A luta nesta região é, pois, muito antiga, e as perseguições por parte dos latifundiários e empresários do agronegócio continuam. Quem está insistindo no despejo das 450 famílias está incitando a violência e serão responsáveis caso ocorra massacre. A CPT/MG alertou o Estado de Minas Gerais 1,5 ano antes do massacre de Felisburgo, ocorrido dia 20 de novembro de 2004. Entretanto, o Estado permaneceu cúmplice do latifúndio e acabou acontecendo o massacre de Felisburgo. Será preciso ocorrer outro massacre de Sem Terra em Minas Gerais como o de Eldorado dos Carajás, no Pará, em 17 de abril de 1996? Os Sem Terra de Campo do Meio já sofreram 11 despejos e estão determinados a não aceitar mais nenhum despejo. A luta dos Sem Terra do MST em Campo do Meio busca resgatar uma imensa dívida histórica com o povo negro e camponês, inúmeras vezes submetidos à situação análoga à escravidão no sul de Minas Gerais. Agentes de pastoral da CPT/MG atuaram no sul de MG ainda nas décadas de 1980 e 1990, ao lado de 15 sindicatos de Trabalhadores Rurais combativos, combatendo o trabalho escravo. Em Campos Gerais, próximo a Campo do Meio, na manifestação contra o despejo nas terras da Ariadnópolis, dia 7 de novembro último (2018), ficamos felizes ao encontrarmos ex-agentes da CPT/MG, hoje integrantes da Cooperativa Camponesa, que acolhe a produção orgânica, agroecológica das 450 famílias da Ariadnópolis, o Café Guaií inclusive, principal produto da Cooperativa, que tem o diferencial de ser totalmente puro.

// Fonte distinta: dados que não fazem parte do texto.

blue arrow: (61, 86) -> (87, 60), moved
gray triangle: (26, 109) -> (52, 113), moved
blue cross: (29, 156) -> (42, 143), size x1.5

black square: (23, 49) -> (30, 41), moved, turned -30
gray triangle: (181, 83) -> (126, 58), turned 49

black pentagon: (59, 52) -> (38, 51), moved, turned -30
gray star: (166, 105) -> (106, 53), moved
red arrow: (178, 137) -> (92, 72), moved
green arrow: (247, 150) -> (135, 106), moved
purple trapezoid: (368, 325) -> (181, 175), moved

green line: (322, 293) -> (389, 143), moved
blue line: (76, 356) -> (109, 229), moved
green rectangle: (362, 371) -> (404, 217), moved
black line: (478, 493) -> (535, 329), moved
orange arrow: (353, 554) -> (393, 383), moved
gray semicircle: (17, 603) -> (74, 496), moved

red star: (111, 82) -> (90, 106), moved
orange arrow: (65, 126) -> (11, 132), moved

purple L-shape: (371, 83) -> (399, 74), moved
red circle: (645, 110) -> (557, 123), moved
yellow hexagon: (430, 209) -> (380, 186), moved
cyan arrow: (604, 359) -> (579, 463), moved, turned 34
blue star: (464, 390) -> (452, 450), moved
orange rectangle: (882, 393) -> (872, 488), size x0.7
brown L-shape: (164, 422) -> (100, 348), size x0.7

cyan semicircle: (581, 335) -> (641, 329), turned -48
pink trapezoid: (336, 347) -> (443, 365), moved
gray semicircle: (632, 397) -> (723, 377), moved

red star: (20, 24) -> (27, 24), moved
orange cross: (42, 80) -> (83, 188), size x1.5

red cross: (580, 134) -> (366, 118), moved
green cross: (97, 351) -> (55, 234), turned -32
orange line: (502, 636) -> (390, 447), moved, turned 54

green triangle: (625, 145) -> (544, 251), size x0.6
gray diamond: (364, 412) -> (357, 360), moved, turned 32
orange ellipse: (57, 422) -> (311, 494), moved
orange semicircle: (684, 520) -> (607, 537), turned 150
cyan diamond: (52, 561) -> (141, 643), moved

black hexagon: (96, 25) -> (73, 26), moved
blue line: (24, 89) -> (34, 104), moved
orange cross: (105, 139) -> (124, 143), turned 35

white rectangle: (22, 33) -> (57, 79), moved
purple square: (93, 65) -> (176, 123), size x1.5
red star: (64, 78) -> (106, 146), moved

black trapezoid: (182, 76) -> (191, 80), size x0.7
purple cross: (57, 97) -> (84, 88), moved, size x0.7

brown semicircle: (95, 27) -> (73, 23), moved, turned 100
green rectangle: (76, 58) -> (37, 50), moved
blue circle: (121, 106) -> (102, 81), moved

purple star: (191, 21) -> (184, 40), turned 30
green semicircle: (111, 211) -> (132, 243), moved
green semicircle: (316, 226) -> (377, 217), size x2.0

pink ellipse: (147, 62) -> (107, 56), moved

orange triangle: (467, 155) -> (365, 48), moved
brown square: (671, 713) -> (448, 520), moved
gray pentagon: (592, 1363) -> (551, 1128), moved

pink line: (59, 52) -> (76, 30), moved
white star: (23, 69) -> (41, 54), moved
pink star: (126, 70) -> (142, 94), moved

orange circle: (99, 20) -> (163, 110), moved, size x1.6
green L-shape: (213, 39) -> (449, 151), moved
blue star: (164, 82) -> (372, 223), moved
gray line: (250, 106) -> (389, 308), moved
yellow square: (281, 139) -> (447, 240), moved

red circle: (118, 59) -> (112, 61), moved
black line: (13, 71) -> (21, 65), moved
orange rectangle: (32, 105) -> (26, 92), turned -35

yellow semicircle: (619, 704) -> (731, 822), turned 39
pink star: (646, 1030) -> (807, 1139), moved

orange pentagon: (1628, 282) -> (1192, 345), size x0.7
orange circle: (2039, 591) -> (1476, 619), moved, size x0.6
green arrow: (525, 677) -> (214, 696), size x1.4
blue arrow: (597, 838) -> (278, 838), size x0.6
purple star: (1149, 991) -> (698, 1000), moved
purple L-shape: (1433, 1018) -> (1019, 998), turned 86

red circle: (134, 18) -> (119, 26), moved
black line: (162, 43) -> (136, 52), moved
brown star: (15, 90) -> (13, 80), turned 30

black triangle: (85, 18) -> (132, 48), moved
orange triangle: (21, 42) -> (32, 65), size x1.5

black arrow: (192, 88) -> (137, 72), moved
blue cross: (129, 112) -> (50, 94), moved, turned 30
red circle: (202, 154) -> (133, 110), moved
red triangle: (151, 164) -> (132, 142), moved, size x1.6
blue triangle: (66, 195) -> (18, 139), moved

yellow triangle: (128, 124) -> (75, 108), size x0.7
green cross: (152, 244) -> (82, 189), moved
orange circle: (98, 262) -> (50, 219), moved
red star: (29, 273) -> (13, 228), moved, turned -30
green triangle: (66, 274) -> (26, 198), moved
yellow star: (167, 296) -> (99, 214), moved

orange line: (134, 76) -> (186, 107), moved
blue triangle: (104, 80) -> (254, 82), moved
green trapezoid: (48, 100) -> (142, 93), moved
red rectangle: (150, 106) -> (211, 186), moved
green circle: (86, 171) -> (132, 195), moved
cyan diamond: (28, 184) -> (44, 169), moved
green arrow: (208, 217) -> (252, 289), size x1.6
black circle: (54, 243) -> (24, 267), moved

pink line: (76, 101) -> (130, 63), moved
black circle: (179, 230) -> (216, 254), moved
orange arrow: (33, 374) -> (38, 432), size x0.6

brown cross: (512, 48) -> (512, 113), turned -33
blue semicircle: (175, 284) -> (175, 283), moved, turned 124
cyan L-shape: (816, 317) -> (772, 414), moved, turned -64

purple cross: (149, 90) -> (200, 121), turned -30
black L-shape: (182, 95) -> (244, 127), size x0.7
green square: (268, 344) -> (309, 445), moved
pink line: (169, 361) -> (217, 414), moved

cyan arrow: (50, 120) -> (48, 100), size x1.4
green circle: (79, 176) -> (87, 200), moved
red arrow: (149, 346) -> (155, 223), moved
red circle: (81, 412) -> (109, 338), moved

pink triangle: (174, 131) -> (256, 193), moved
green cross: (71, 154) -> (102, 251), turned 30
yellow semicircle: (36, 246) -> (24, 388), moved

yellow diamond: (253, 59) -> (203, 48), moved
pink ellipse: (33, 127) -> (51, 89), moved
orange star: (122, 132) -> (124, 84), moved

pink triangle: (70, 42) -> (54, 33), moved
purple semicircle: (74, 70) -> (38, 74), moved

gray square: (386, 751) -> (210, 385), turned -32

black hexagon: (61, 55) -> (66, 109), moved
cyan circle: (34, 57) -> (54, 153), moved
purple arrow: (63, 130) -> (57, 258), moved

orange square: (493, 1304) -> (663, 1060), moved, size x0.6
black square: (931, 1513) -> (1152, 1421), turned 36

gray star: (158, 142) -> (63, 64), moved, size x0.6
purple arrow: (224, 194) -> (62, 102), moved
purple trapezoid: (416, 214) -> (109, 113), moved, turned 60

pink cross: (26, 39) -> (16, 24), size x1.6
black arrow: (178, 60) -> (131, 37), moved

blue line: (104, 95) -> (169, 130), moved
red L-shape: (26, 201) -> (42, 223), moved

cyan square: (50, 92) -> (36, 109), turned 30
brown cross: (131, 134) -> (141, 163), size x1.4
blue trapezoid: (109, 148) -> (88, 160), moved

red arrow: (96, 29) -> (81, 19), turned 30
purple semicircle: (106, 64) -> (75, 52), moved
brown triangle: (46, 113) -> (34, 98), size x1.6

Vários “acidentes” – crimes premeditados – ceifaram a vida de muitos trabalhadores boias-frias no sul de MG sendo transportados para a colheita do café, enquanto eram transportados em caminhões de boias-frias ou em ônibus velhos. No Município de Antônio do Amparo, na BR 381, um caminhão com 32 boias-frias tombou dia 19 de agosto de 2008. Resultado: 14 morreram na hora e outros 18 ficaram gravemente feridos. Campo do Meio já foi palco de luta contra a escravidão. Portanto, a luta pela terra em Campo do Meio nas terras da ex-usina Ariadnópolis é também para saldar um pouco essa imensa dívida histórica com o povo negro e camponês.
Recordo também que a desembargadora Márcia Maria Milanez, presente na audiência pública, quando era 3ª vice-presidenta do TJMG, ajudou a evitar o despejo da Ocupação Dandara, em Belo Horizonte, hoje com 2.500 famílias assentadas. Ela defendeu em uma postura sensata na época: “Quando se tem que despejar, deve-se despejar no início da ocupação e não depois que o povo já está enraizado”. Logo, como despejar 450 famílias que ocupam o latifúndio da Ariadnópolis há 20 anos, onde já estão mais do que enraizados? Onze despejos já foram feitos lá no latifúndio da Ariadnópolis, mas o povo reocupou. Recordo também que quando as 9 mil famílias das Ocupações-Comunidades da Izidora, em Belo Horizonte e Santa Luzia, MG, estavam sob gravíssima ameaça de despejo, em agosto de 2014, um grupo de Sem Terra do MST de Campo do Meio trouxe e partilhou com as famílias das Ocupações da Izidora (Rosa Leão, Esperança e Vitória) um caminhão de alimentos produzidos nos 11 Acampamentos do latifúndio da Ariadnópolis. Esse gesto de solidariedade nunca será esquecido pelo povo das Ocupações-Comunidades da Izidora que também se somarão na luta para impedir o despejo das 450 famílias em Campo do Meio. Portanto, mexer com o MST em Campo do Meio significa mexer também com as Ocupações da Izidora, na capital mineira.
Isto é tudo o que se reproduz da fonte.